Aim of the exercise
Pull out of the data below the stretch of lines bounded by the one containing "Articles (939, 1419)" and the one containing "About Us (1184, 1199)", both bounds included, unchanged.

** Opening Records shown block **

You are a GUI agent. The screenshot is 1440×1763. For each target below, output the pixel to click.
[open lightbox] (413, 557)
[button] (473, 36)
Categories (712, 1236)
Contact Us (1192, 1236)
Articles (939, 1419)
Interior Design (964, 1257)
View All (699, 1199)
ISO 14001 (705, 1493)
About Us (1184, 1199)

** Closing Records shown block **
** Opening Records shown block **

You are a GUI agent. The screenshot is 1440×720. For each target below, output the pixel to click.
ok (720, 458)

** Closing Records shown block **

Your response
Articles (939, 1419)
Interior Design (964, 1257)
View All (699, 1199)
ISO 14001 (705, 1493)
About Us (1184, 1199)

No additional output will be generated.